ADLC, 22 avril 2016, n° 16-DCC-57
AUTORITÉ DE LA CONCURRENCE
relative à la prise de contrôle exclusif de la société Financière Parcours par la société Temsys
L’Autorité de la concurrence,
Vu le dossier de notification adressé complet au service des concentrations le 23 mars 2016, relatif à la prise de contrôle exclusif des activités de la société Financière Parcours par la société Temsys, filiale de la Société Générale, formalisé par un contrat d’acquisition d’actions signé le 24 février 2016 ; Vu le livre IV du code de commerce relatif à la liberté des prix et de la concurrence, et notamment ses articles L. 430-1 à L. 430-7 ;
Vu les éléments complémentaires transmis par les parties au cours de l’instruction ;
Adopte la décision suivante :
I. Les entreprises concernées et l’opération
1. Temsys, dont le nom commercial est ALD Automotive (ci-après, « ALD »), est une société spécialisée dans la location longue durée (ci-après, « LLD ») et la gestion de flottes de véhicules « multimarques » en France et en Europe. ALD met à la disposition de ses clients, pour une durée supérieure à un an, des véhicules multimarques dont la location peut comprendre un panel complet de services tels que la maintenance, la gestion des pneus, la consommation de carburant, l’assurance, de la fourniture de véhicules de remplacement, ainsi qu’un service de location courte durée à destination de ses clients de la LLD ayant un besoin ponctuel et temporaire de véhicules. A titre accessoire, ALD a également des activités dans le secteur de la vente de véhicules d’occasion à l’issue des contrats de LLD. ALD est contrôlée par le groupe Société Générale qui est un établissement de crédit actif dans les secteurs de la banque de détail, de la gestion d'actifs et de la banque de financement et d'investissement. En outre, Société Générale est présent dans le domaine des services financiers, et plus particulièrement dans les secteurs du crédit à la consommation, de l'assurance, de la location longue durée et gestion de flottes de véhicules et du financement des ventes et des biens d'équipement professionnel.
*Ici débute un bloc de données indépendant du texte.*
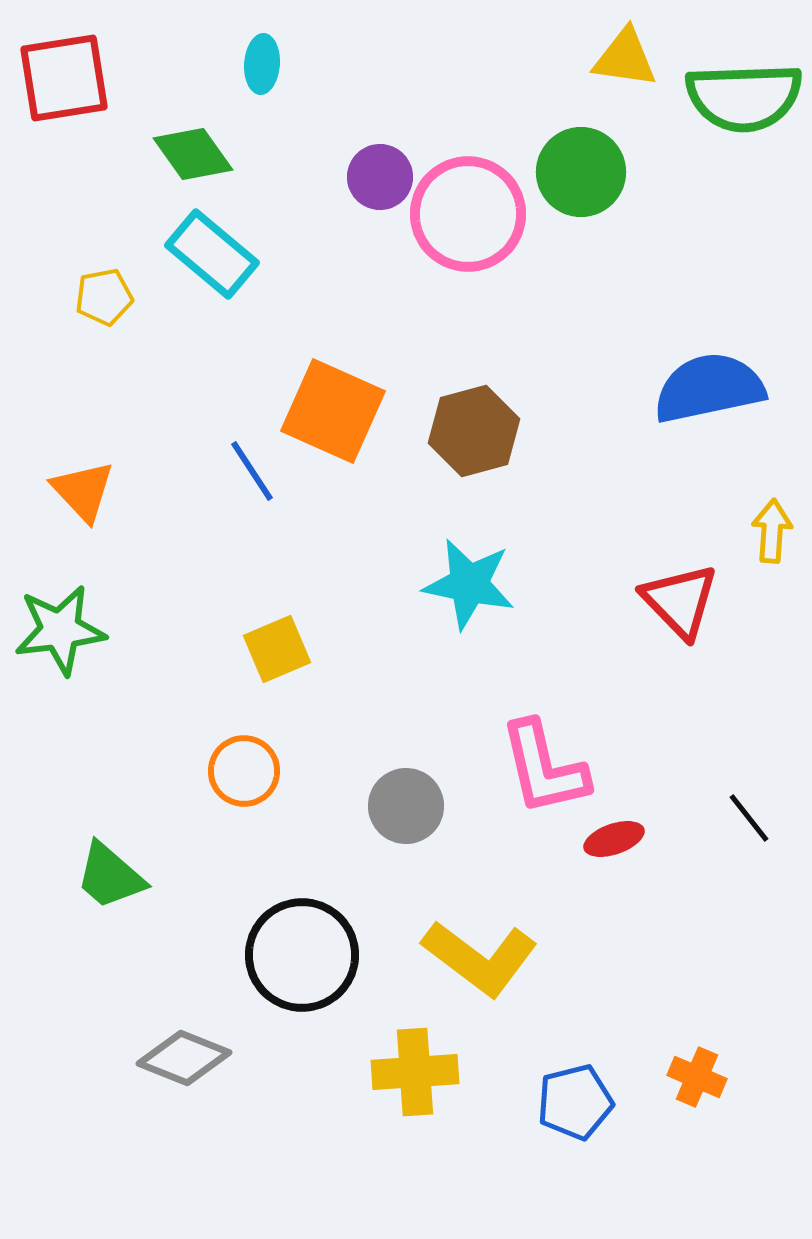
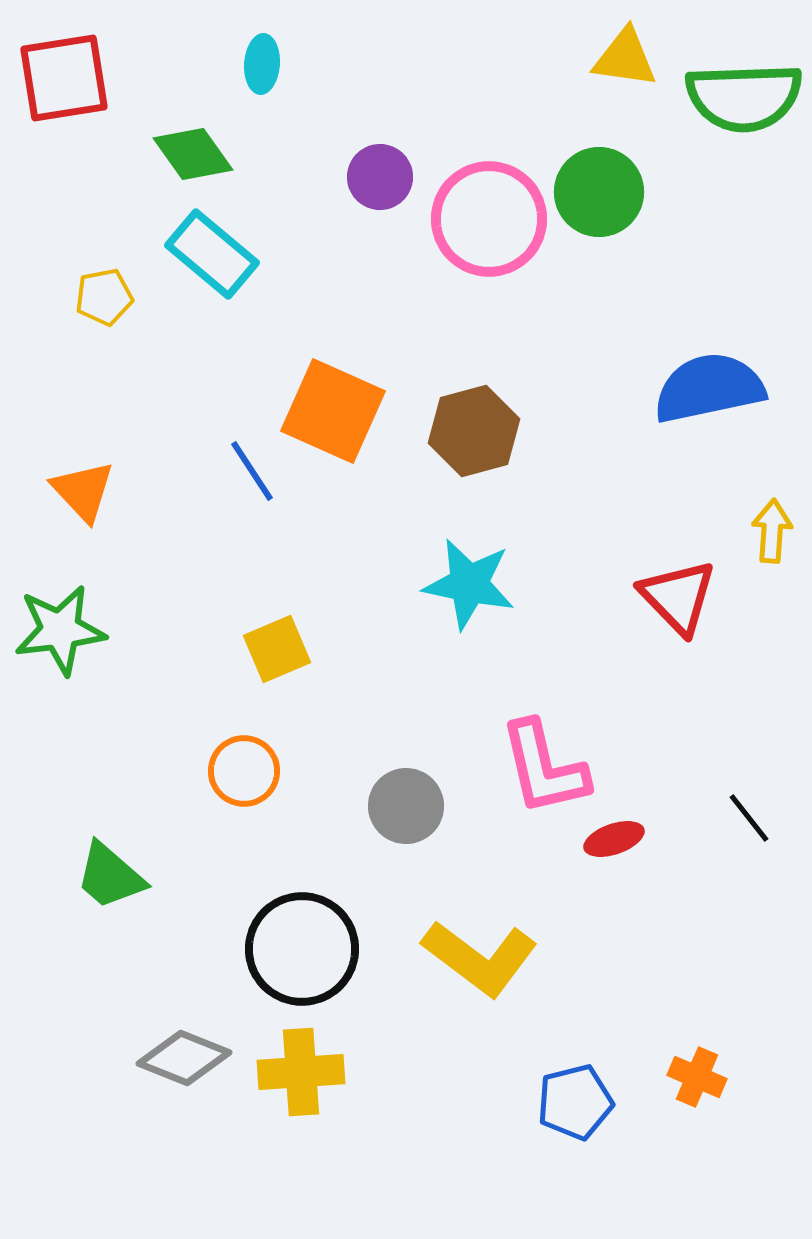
green circle: moved 18 px right, 20 px down
pink circle: moved 21 px right, 5 px down
red triangle: moved 2 px left, 4 px up
black circle: moved 6 px up
yellow cross: moved 114 px left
2. Financière Parcours (ci-après, « Parcours ») est une société active dans la fourniture de services automobiles à destination des entreprises. Parcours est principalement active dans le secteur de la LLD en France mais exerce également des activités de vente de véhicules d’occasion et, à titre plus marginal, de réparation de véhicules, quasi uniquement pour ses seuls clients de la LLD.
3. L’opération, formalisée par un contrat d’acquisition d’actions signé le 24 février 2016, a pour objet l’acquisition par ALD de l’intégralité du capital social de Parcours.
4. En ce qu’elle entraine la prise de contrôle exclusif de Parcours par ALD, l’opération constitue une concentration au sens de l’article L. 430-1 du code de commerce.
5. Les entreprises concernées réalisent ensemble un chiffre d’affaires hors taxes total sur le plan mondial de plus de 150 millions d’euros (Société Générale : […] d’euros pour l’exercice clos le 31 décembre 2014 ; Parcours : […] d’euros pour l’exercice clos le 31 décembre 2014). Chacune de ces entreprises a réalisé en France un chiffre d’affaires hors taxes total supérieur à 50 millions d’euros (Société Générale : […] d’euros pour l’exercice clos le 31 décembre 2014 ; Parcours : […] d’euros pour l’exercice clos le 31 décembre 2014). Les seuils de notification de l’article 1 paragraphe 2 du règlement (CE) 139/2004 du Conseil du 20 janvier 2004 sont franchis mais chacune des entreprises concernées réalisant plus des deux tiers de son chiffre d’affaires dans l’Union en France, l’opération ne relève pas de la compétence de l’Union européenne. En revanche, les seuils de contrôle mentionnés au I de l’article L. 430-2 du code de commerce sont franchis. Cette opération est donc soumise aux dispositions des articles L. 430-3 et suivants du code de commerce relatifs à la concentration économique.
II. Délimitation des marchés pertinents
6. Les activités des parties se chevauchent sur le marché de la LLD et de la gestion de flottes de véhicules (A) ainsi que sur le marché de la vente de véhicules d’occasion (B).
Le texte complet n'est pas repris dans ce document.